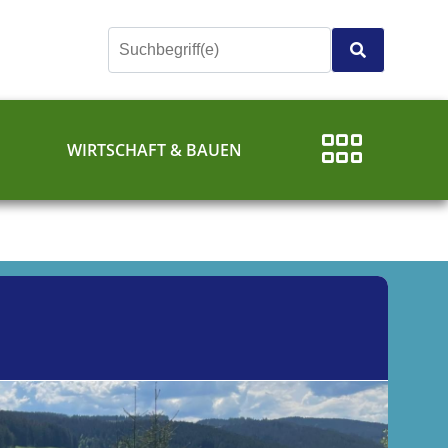
E
WIRTSCHAFT & BAUEN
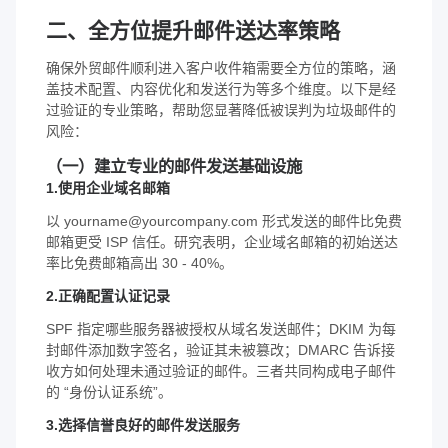
二、全方位提升邮件送达率策略
确保外贸邮件顺利进入客户收件箱需要全方位的策略，涵
盖技术配置、内容优化和发送行为等多个维度。以下是经
过验证的专业策略，帮助您显著降低被误判为垃圾邮件的
风险：
（一）建立专业的邮件发送基础设施
1.使用企业域名邮箱
以 yourname@yourcompany.com 形式发送的邮件比免费
邮箱更受 ISP 信任。研究表明，企业域名邮箱的初始送达
率比免费邮箱高出 30 - 40%。
2.正确配置认证记录
SPF 指定哪些服务器被授权从域名发送邮件；DKIM 为每
封邮件添加数字签名，验证其未被篡改；DMARC 告诉接
收方如何处理未通过验证的邮件。三者共同构成电子邮件
的 “身份认证系统”。
3.选择信誉良好的邮件发送服务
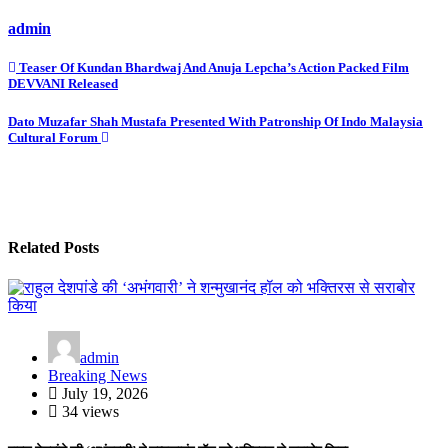
admin
Post
Teaser Of Kundan Bhardwaj And Anuja Lepcha’s Action Packed Film
DEVVANI Released
navigation
Dato Muzafar Shah Mustafa Presented With Patronship Of Indo Malaysia
Cultural Forum
Related Posts
admin
Breaking News
July 19, 2026
34 views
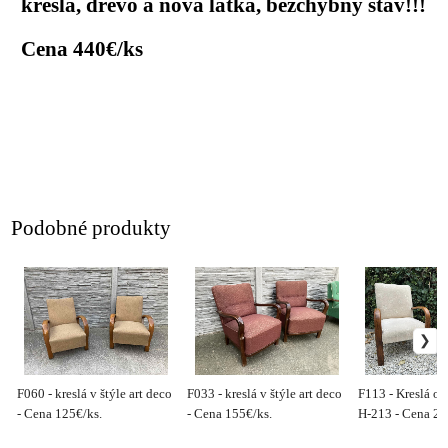
kreslá, drevo a nová látka, bezchybný stav!!!
Cena 440€/ks
Podobné produkty
F060 - kreslá v štýle art deco
F033 - kreslá v štýle art deco
F113 - Kreslá od
- Cena 125€/ks.
- Cena 155€/ks.
H-213 - Cena 29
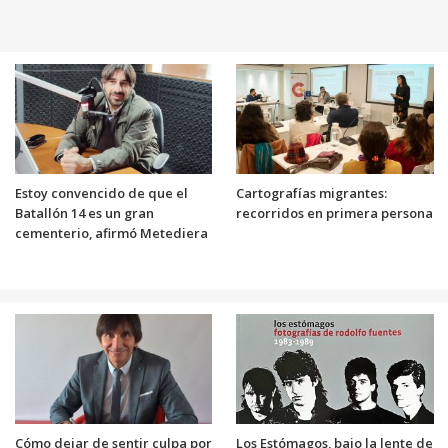
Estoy convencido de que el
Cartografías migrantes:
Batallón 14 es un gran
recorridos en primera persona
cementerio, afirmó Metediera
Cómo dejar de sentir culpa por
Los Estómagos, bajo la lente de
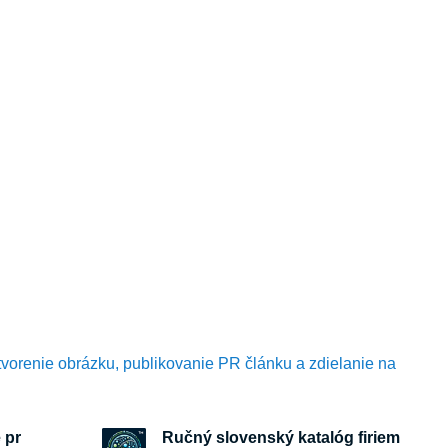
tvorenie obrázku, publikovanie PR článku a zdielanie na
 pr
Ručný slovenský katalóg firiem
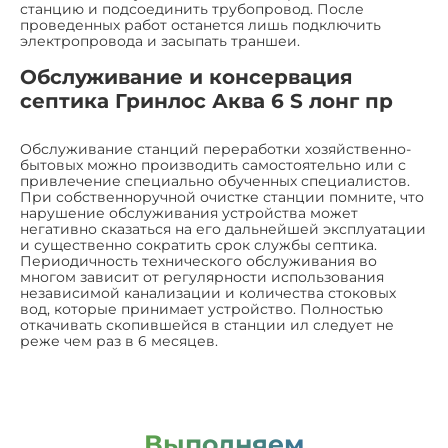
станцию и подсоединить трубопровод. После
проведенных работ останется лишь подключить
электропровода и засыпать траншеи.
Обслуживание и консервация
септика Гринлос Аква 6 S лонг пр
Обслуживание станций переработки хозяйственно-
бытовых можно производить самостоятельно или с
привлечение специально обученных специалистов.
При собственноручной очистке станции помните, что
нарушение обслуживания устройства может
негативно сказаться на его дальнейшей эксплуатации
и существенно сократить срок службы септика.
Периодичность технического обслуживания во
многом зависит от регулярности использования
независимой канализации и количества стоковых
вод, которые принимает устройство. Полностью
откачивать скопившейся в станции ил следует не
реже чем раз в 6 месяцев.
Выполняем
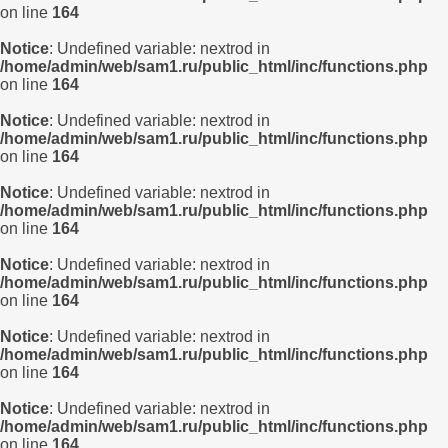
on line
164
Notice
: Undefined variable: nextrod in
/home/admin/web/sam1.ru/public_html/inc/functions.php
on line
164
Notice
: Undefined variable: nextrod in
/home/admin/web/sam1.ru/public_html/inc/functions.php
on line
164
Notice
: Undefined variable: nextrod in
/home/admin/web/sam1.ru/public_html/inc/functions.php
on line
164
Notice
: Undefined variable: nextrod in
/home/admin/web/sam1.ru/public_html/inc/functions.php
on line
164
Notice
: Undefined variable: nextrod in
/home/admin/web/sam1.ru/public_html/inc/functions.php
on line
164
Notice
: Undefined variable: nextrod in
/home/admin/web/sam1.ru/public_html/inc/functions.php
on line
164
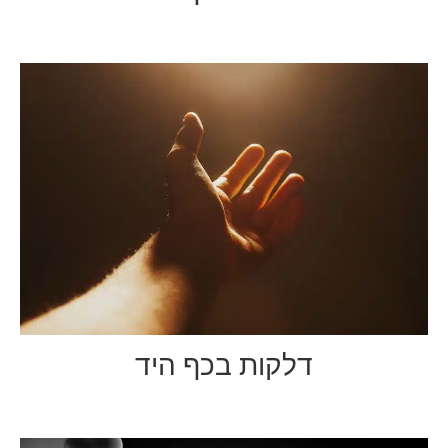
דלקות בכף היד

******************************

Would you set down only the lines above from the line with "H-213 - Cena 29" to the line with "станцию и подсоединить трубопровод. После", both included, exactly as they stand and without the pictures?

> **EXPECTED OUTPUT**
H-213 - Cena 29
Estoy convencido de que el
Cartografías migrantes:
Batallón 14 es un gran
recorridos en primera persona
cementerio, afirmó Metediera
Cómo dejar de sentir culpa por
Los Estómagos, bajo la lente de
tvorenie obrázku, publikovanie PR článku a zdielanie na
 pr
Ručný slovenský katalóg firiem
станцию и подсоединить трубопровод. После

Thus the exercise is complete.